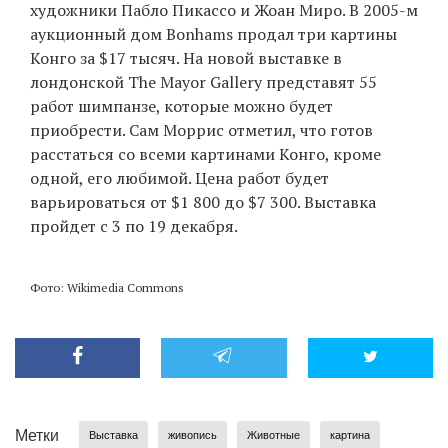
художники Пабло Пикассо и Жоан Миро. В 2005-м
аукционный дом Bonhams продал три картины
Конго за $17 тысяч. На новой выставке в
лондонской The Mayor Gallery представят 55
работ шимпанзе, которые можно будет
приобрести. Сам Моррис отметил, что готов
расстаться со всеми картинами Конго, кроме
одной, его любимой. Цена работ будет
варьироваться от $1 800 до $7 300. Выставка
пройдет с 3 по 19 декабря.
Фото: Wikimedia Commons
Метки
Выставка
живопись
Животные
картина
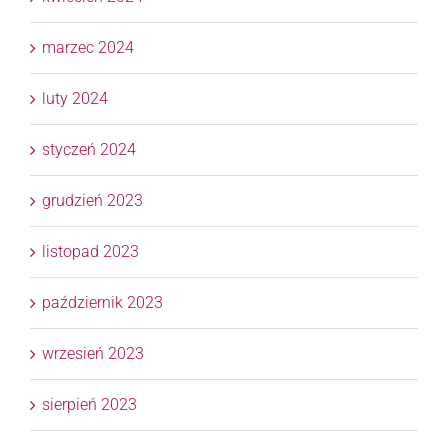
marzec 2024
luty 2024
styczeń 2024
grudzień 2023
listopad 2023
październik 2023
wrzesień 2023
sierpień 2023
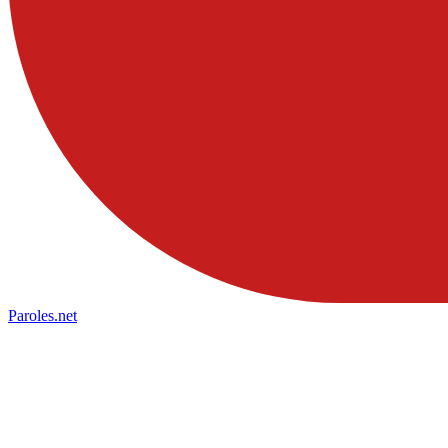
Paroles
.net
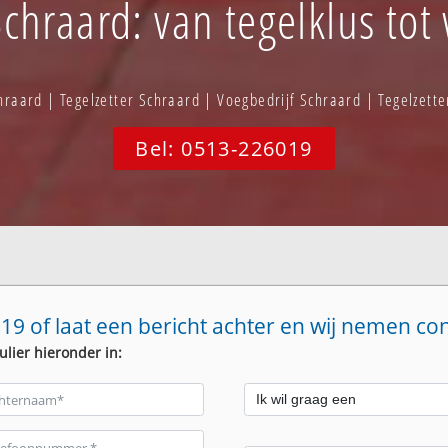
chraard: van tegelklus tot
hraard | Tegelzetter Schraard | Voegbedrijf Schraard | Tegelzett
Bel: 0513-226019
19 of laat een bericht achter en wij nemen co
ulier hieronder in:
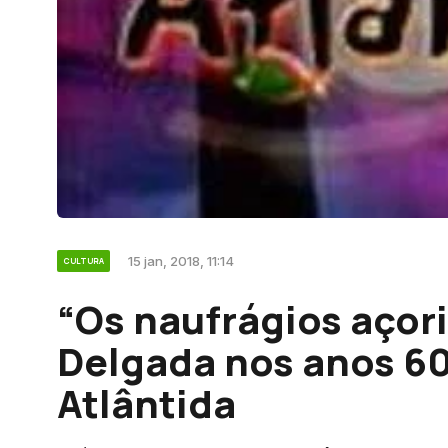
15 jan, 2018, 11:14
CULTURA
“Os naufrágios açor
Delgada nos anos 6
Atlântida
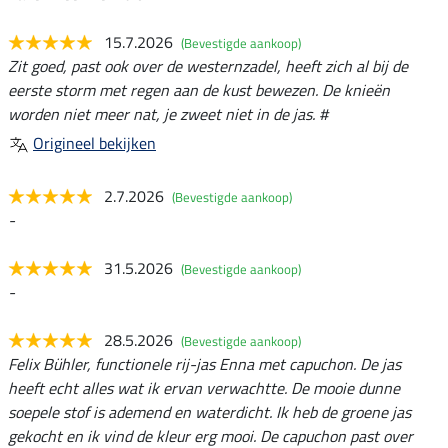
15.7.2026
(Bevestigde aankoop)
Zit goed, past ook over de westernzadel, heeft zich al bij de
eerste storm met regen aan de kust bewezen. De knieën
worden niet meer nat, je zweet niet in de jas. #
Origineel bekijken
2.7.2026
(Bevestigde aankoop)
-
31.5.2026
(Bevestigde aankoop)
-
28.5.2026
(Bevestigde aankoop)
Felix Bühler, functionele rij-jas Enna met capuchon. De jas
heeft echt alles wat ik ervan verwachtte. De mooie dunne
soepele stof is ademend en waterdicht. Ik heb de groene jas
gekocht en ik vind de kleur erg mooi. De capuchon past over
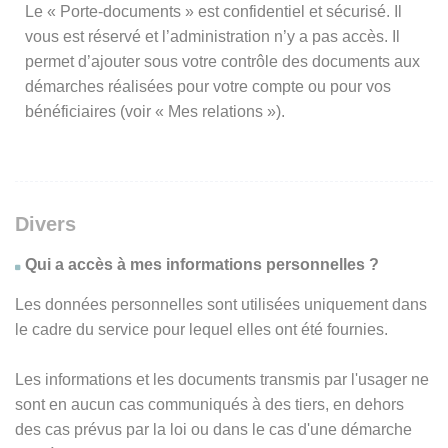
Le « Porte-documents » est confidentiel et sécurisé. Il
vous est réservé et l’administration n’y a pas accès. Il
permet d’ajouter sous votre contrôle des documents aux
démarches réalisées pour votre compte ou pour vos
bénéficiaires (voir « Mes relations »).
Divers
Qui a accès à mes informations personnelles ?
Les données personnelles sont utilisées uniquement dans
le cadre du service pour lequel elles ont été fournies.
Les informations et les documents transmis par l'usager ne
sont en aucun cas communiqués à des tiers, en dehors
des cas prévus par la loi ou dans le cas d'une démarche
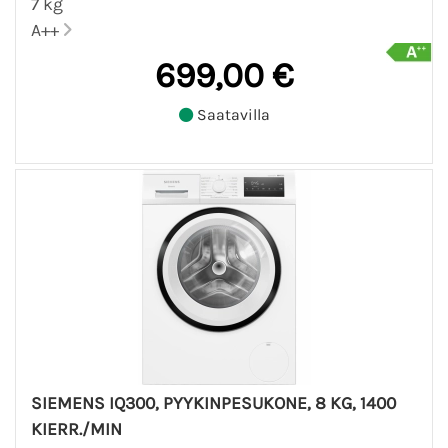
7 kg
A++
699,00 €
Saatavilla
SIEMENS IQ300, PYYKINPESUKONE, 8 KG, 1400
KIERR./MIN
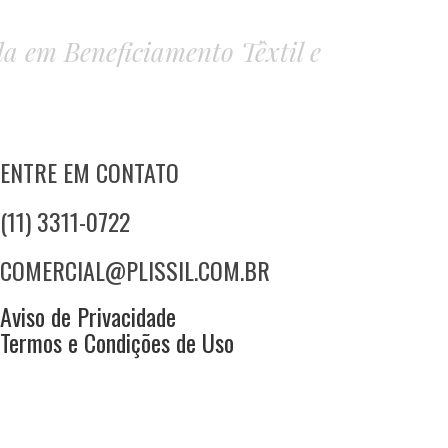
ada em Beneficiamento Têxtil e
ENTRE EM CONTATO
(11) 3311-0722
COMERCIAL@PLISSIL.COM.BR
Aviso de Privacidade
Termos e Condições de Uso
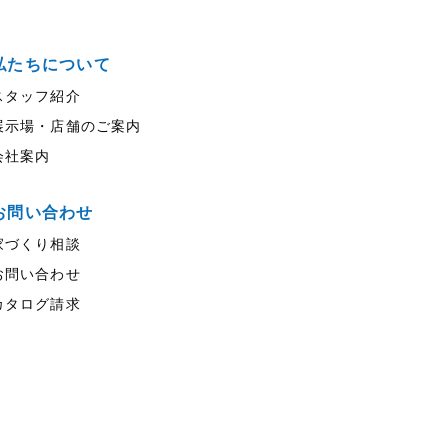
私たちについて
スタッフ紹介
展示場・店舗のご案内
会社案内
お問い合わせ
家づくり相談
お問い合わせ
カタログ請求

-=-=-

__EXERCISE__
Give back every line of the listing where the word "informations" shows up.

__PROBLEM SOLUTION__
Qui a accès à mes informations personnelles ?
Les informations et les documents transmis par l'usager ne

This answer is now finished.